第15話

 家に帰るとベッドに仰向けに寝転がり、スマホを取り出し、吉井に電話を掛けようかと迷い、少しの間スマホを睨み見ていると、いきなり着信音が鳴った。ビクリとし、画面を見ると吉井からだった。

「おう」と吉井は言った。

「ああ、どうした?」

「いや、別に大した用じゃないんだけど・・・」

 沈黙が続いた。

 吉井が言いたい事は一つしかなかったので、僕から「篠崎と付き合うんだって?」と聞いた。すると吉井はとぼけた声で「何で知ってるんだ?」と言った。

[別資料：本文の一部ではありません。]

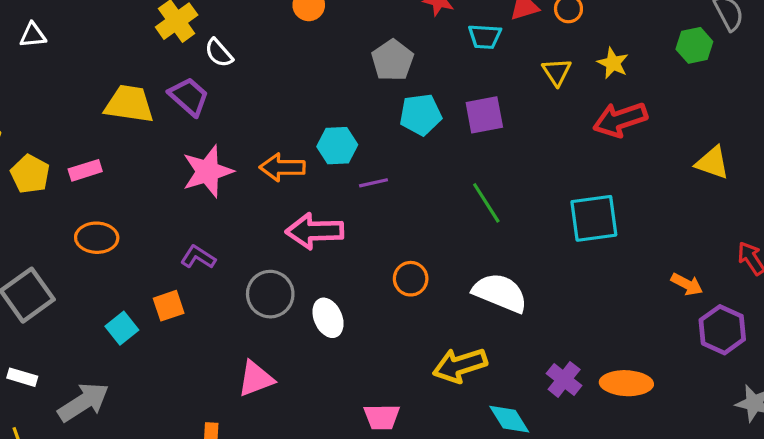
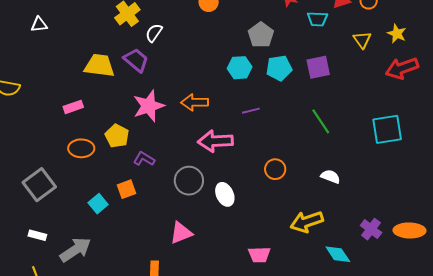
white semicircle: (219, 53) -> (154, 33), turned 78
cyan hexagon: (337, 146) -> (240, 68), moved
yellow pentagon: (30, 174) -> (117, 136), moved
white semicircle: (500, 293) -> (330, 177), size x0.6

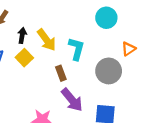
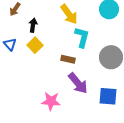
yellow arrow: (46, 40) -> (69, 14), moved
brown rectangle: (61, 73) -> (68, 59), turned -56

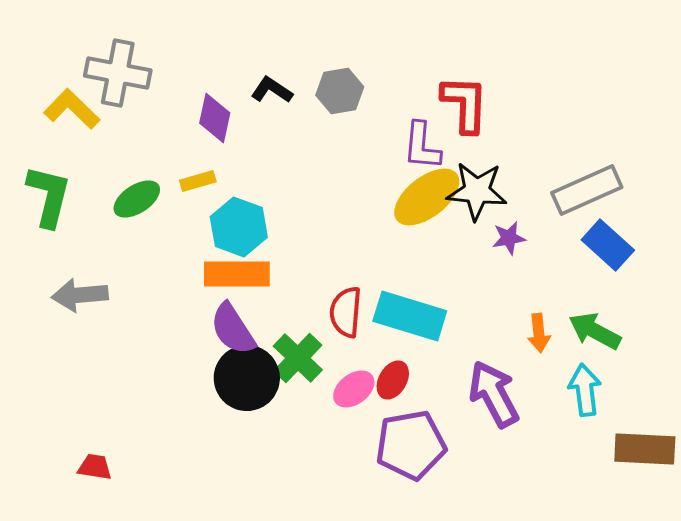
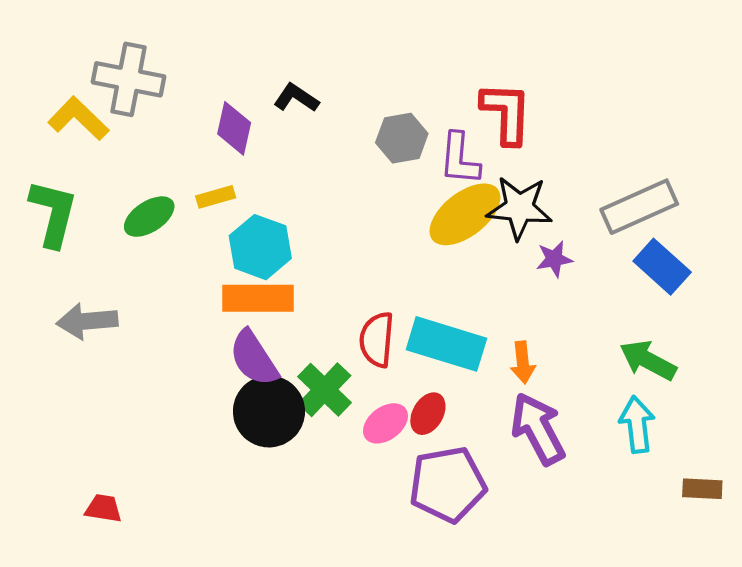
gray hexagon: (340, 91) -> (402, 138), moved
orange arrow: (539, 333) -> (523, 362), moved
brown rectangle: (645, 449) -> (702, 489), size x0.6

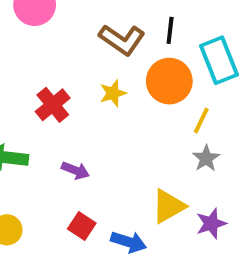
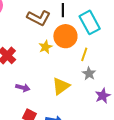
yellow star: (113, 93) -> (45, 47), moved
yellow triangle: (168, 206) -> (61, 86), moved
purple star: (211, 223) -> (103, 96), moved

 やはり酒井の言っていた事は捻じ曲げようのない事実だった。

「今日、酒井から聞いたんだ」

「そっか・・・」

「よかったじゃないか、ずっと好きだったんだろ?」

「うん、そうだな。でもお前に言われた事、実際図星だったんだよ。それで、つい反抗心と勢いでその日の夜、電話で篠崎に告白したんだ」

「結果的に良かったじゃないか。これから幸せにしてやれよ」

「そうだな。良かったんだよ。これで・・・。あと、妊娠の話だけど、あれ嘘だったよ。直接本人に聞いたから間違いないよ。多分篠崎の事を妬んでる奴のデマだったんだよ」

「それも良かったじゃないか」

「それとな。沖縄旅行の事だけどさ、お前も来てくれるよな?」

「行くよ」

「本当か?」

「ああ」

「頼むな」

「ああ」

 電話を切ると、ラインメールが来ていた。見ると玉野からだった。

『先輩、相談したい事があるんですが』と来ていた。僕は『何かな』と送った。するとすぐに返信が来て『明日の放課後時間ありますか?』と来た。僕は考えて『大丈夫だよ』と送った。またすぐに『ありがとうございます。また明日ライン送ります』と返信があった。 

 相談の内容はおそらく水泳の事だろうと思った。

 僕はスマホをポイとベッドの脇へ投げ捨て、暫く目をつぶった。

 玉野の相談の件より何より、やはり今は自分の心の揺れが気になった。グラグラと心を揺らす正体に、僕は気付いていたけれど、必死で否定する事にした。今更肯定してもどうしようも無いからだ。ただ、今日はあまり眠れないだろうなと覚悟した。